JD felt that the main reason the Tory Government went to destroy the miners was because of their sense of community ' their spirit of helping each and all ' rather than their potential control over a major energy resource. It was a concrete example of everyday co-operation and humanity that had to be obliterated to make way for the ultra commodification of the individual. He said we needed to explain: "The steady drip feed of temptation and greed, that there is no such thing as a decent, organised society, there's just the individual begging, borrowing and stealing, weakest to the wall and I'm alright Jack, let's pull up the ladder"'bringing about "the destruction by fear and intimidation of a decent benevolent society".
(Two or three times in his raging notes, JD quotes Geoffrey Chaucer, the 13th century English poet, on an utterly selfish individualism grimly and typically noting its merits in one of those arguments he was always having with himself.

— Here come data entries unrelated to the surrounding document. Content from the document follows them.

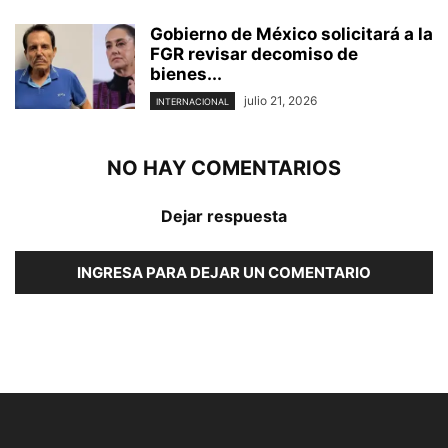
Gobierno de México solicitará a la
FGR revisar decomiso de
bienes...
julio 21, 2026
INTERNACIONAL
NO HAY COMENTARIOS
Dejar respuesta
INGRESA PARA DEJAR UN COMENTARIO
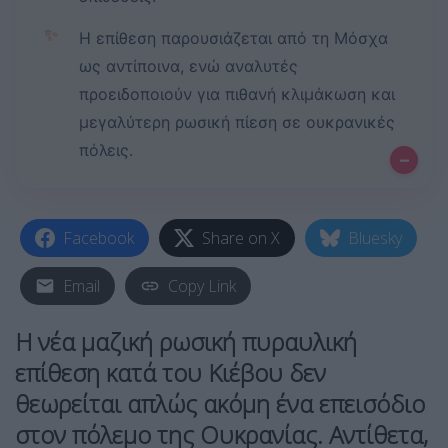
✨
Η επίθεση παρουσιάζεται από τη Μόσχα
ως αντίποινα, ενώ αναλυτές
προειδοποιούν για πιθανή κλιμάκωση και
μεγαλύτερη ρωσική πίεση σε ουκρανικές
πόλεις.
–
Facebook
Share on X
Bluesky
Email
Copy Link
Η νέα μαζική
ρωσική πυραυλική
επίθεση
κατά του
Κιέβου
δεν
θεωρείται απλώς ακόμη ένα επεισόδιο
στον πόλεμο της
Ουκρανίας
. Αντίθετα,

In a way, you sense he would have loved to have been like this Miller but simply couldn't be).
"Once there was a Miller,
Lived on the River Dee,
He milled and sang from morn till dusk,
No happier man than he,
And if you should ever ask him how it came to be,
He'll tell you,
I care for nobody, No not I, for nobody cares for me."
(I have no idea if this is the correct modern English version of Chaucer as JD would quote these remembered things from off the top of his head).
As an epitaph to the miners' strike he says:
"We were slowly but surely broken (but it was well-signaled) that we would not be able to beat the monster of Capitalism".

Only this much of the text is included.